───── Records for the exercise ─────
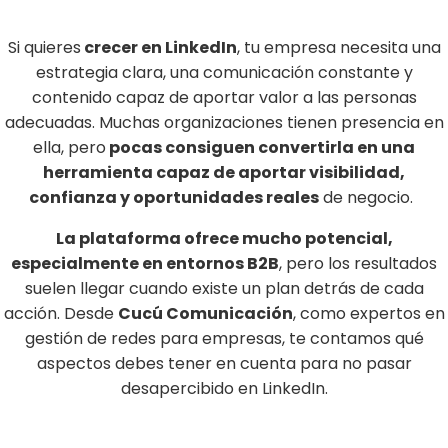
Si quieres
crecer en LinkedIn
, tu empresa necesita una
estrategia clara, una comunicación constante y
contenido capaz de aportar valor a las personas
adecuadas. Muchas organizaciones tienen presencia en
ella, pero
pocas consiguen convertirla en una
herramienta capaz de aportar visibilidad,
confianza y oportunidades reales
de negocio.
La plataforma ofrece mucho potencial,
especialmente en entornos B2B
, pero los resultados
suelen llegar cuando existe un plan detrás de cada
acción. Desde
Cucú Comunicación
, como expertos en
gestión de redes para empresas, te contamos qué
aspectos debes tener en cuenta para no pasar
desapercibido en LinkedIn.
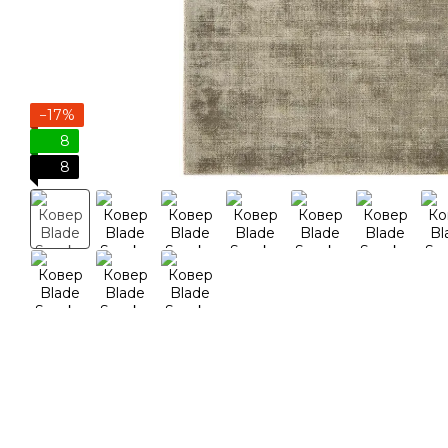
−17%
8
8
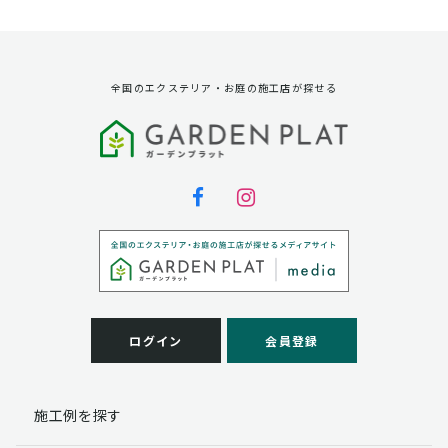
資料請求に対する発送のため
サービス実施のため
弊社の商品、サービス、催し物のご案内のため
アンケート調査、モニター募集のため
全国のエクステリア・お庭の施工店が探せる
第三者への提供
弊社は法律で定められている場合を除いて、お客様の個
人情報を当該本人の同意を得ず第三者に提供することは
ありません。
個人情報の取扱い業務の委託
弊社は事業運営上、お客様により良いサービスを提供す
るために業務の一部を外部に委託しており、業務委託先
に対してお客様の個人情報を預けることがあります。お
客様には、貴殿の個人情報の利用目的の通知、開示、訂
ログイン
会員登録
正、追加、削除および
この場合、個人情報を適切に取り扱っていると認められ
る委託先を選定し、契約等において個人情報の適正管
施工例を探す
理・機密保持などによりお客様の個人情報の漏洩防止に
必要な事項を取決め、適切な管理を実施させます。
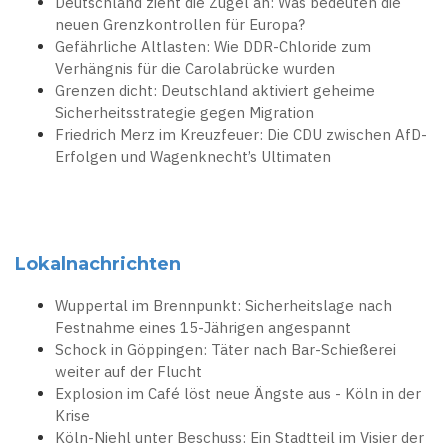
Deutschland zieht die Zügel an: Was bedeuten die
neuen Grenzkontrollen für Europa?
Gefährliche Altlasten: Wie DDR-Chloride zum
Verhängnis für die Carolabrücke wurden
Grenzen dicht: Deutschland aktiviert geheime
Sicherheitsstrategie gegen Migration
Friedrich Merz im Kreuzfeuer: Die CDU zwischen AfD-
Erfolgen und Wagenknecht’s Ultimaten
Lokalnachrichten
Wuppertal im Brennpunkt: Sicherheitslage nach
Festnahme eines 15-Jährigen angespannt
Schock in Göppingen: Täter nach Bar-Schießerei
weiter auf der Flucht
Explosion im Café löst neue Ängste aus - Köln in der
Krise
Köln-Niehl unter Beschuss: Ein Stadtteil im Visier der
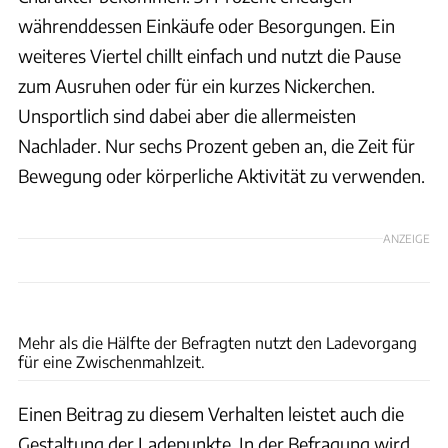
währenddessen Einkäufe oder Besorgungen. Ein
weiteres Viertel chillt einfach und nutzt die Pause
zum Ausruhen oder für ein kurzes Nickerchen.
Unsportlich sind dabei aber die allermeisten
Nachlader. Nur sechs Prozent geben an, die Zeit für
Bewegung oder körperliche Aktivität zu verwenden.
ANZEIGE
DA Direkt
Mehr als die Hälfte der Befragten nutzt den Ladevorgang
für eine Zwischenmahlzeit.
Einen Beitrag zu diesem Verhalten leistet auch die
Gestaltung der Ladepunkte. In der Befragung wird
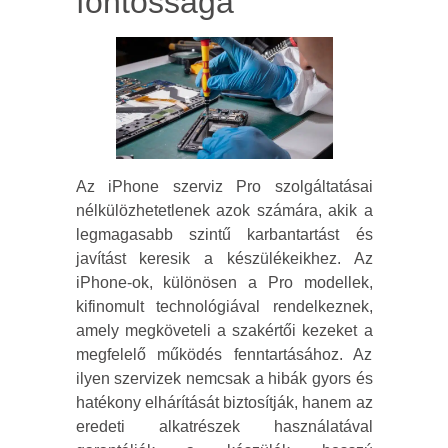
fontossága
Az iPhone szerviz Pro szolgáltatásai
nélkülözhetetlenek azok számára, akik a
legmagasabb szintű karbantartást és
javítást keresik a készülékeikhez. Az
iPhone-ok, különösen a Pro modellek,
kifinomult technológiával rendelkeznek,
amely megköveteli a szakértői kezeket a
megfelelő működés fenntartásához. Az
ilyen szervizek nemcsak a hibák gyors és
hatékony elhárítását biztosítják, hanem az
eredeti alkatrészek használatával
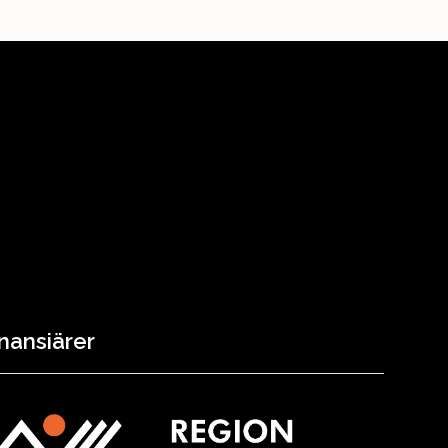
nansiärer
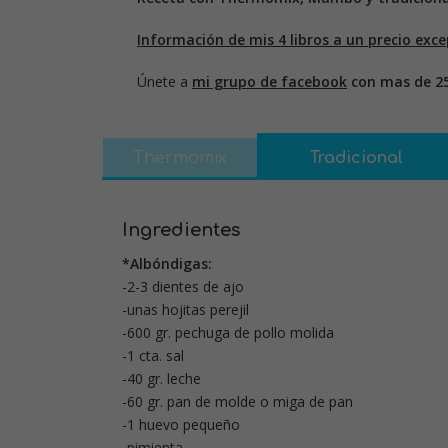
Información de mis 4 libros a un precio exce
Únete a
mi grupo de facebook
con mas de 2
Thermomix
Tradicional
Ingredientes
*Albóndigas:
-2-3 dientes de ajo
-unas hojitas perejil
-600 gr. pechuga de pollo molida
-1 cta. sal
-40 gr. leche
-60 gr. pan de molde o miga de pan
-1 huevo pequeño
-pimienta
─────
Task directions =>
The whole listing is to be duplicated verbatim, apart from its images.

Response =>
Si quieres
crecer en LinkedIn
, tu empresa necesita una
estrategia clara, una comunicación constante y
contenido capaz de aportar valor a las personas
adecuadas. Muchas organizaciones tienen presencia en
ella, pero
pocas consiguen convertirla en una
herramienta capaz de aportar visibilidad,
confianza y oportunidades reales
de negocio.
La plataforma ofrece mucho potencial,
especialmente en entornos B2B
, pero los resultados
suelen llegar cuando existe un plan detrás de cada
acción. Desde
Cucú Comunicación
, como expertos en
gestión de redes para empresas, te contamos qué
aspectos debes tener en cuenta para no pasar
desapercibido en LinkedIn.
−17%
8
8
資料請求に対する発送のため
サービス実施のため
弊社の商品、サービス、催し物のご案内のため
アンケート調査、モニター募集のため
全国のエクステリア・お庭の施工店が探せる
第三者への提供
弊社は法律で定められている場合を除いて、お客様の個
人情報を当該本人の同意を得ず第三者に提供することは
ありません。
個人情報の取扱い業務の委託
弊社は事業運営上、お客様により良いサービスを提供す
るために業務の一部を外部に委託しており、業務委託先
に対してお客様の個人情報を預けることがあります。お
客様には、貴殿の個人情報の利用目的の通知、開示、訂
ログイン
会員登録
正、追加、削除および
この場合、個人情報を適切に取り扱っていると認められ
る委託先を選定し、契約等において個人情報の適正管
施工例を探す
理・機密保持などによりお客様の個人情報の漏洩防止に
必要な事項を取決め、適切な管理を実施させます。
Deutschland zieht die Zügel an: Was bedeuten die
neuen Grenzkontrollen für Europa?
Gefährliche Altlasten: Wie DDR-Chloride zum
Verhängnis für die Carolabrücke wurden
Grenzen dicht: Deutschland aktiviert geheime
Sicherheitsstrategie gegen Migration
Friedrich Merz im Kreuzfeuer: Die CDU zwischen AfD-
Erfolgen und Wagenknecht’s Ultimaten
Lokalnachrichten
Wuppertal im Brennpunkt: Sicherheitslage nach
Festnahme eines 15-Jährigen angespannt
Schock in Göppingen: Täter nach Bar-Schießerei
weiter auf der Flucht
Explosion im Café löst neue Ängste aus - Köln in der
Krise
Köln-Niehl unter Beschuss: Ein Stadtteil im Visier der
währenddessen Einkäufe oder Besorgungen. Ein
weiteres Viertel chillt einfach und nutzt die Pause
zum Ausruhen oder für ein kurzes Nickerchen.
Unsportlich sind dabei aber die allermeisten
Nachlader. Nur sechs Prozent geben an, die Zeit für
Bewegung oder körperliche Aktivität zu verwenden.
ANZEIGE
DA Direkt
Mehr als die Hälfte der Befragten nutzt den Ladevorgang
für eine Zwischenmahlzeit.
Einen Beitrag zu diesem Verhalten leistet auch die
Gestaltung der Ladepunkte. In der Befragung wird
fontossága
Az iPhone szerviz Pro szolgáltatásai
nélkülözhetetlenek azok számára, akik a
legmagasabb szintű karbantartást és
javítást keresik a készülékeikhez. Az
iPhone-ok, különösen a Pro modellek,
kifinomult technológiával rendelkeznek,
amely megköveteli a szakértői kezeket a
megfelelő működés fenntartásához. Az
ilyen szervizek nemcsak a hibák gyors és
hatékony elhárítását biztosítják, hanem az
eredeti alkatrészek használatával
nansiärer
Información de mis 4 libros a un precio exce
Únete a
mi grupo de facebook
con mas de 2
Thermomix
Tradicional
Ingredientes
*Albóndigas:
-2-3 dientes de ajo
-unas hojitas perejil
-600 gr. pechuga de pollo molida
-1 cta. sal
-40 gr. leche
-60 gr. pan de molde o miga de pan
-1 huevo pequeño
-pimienta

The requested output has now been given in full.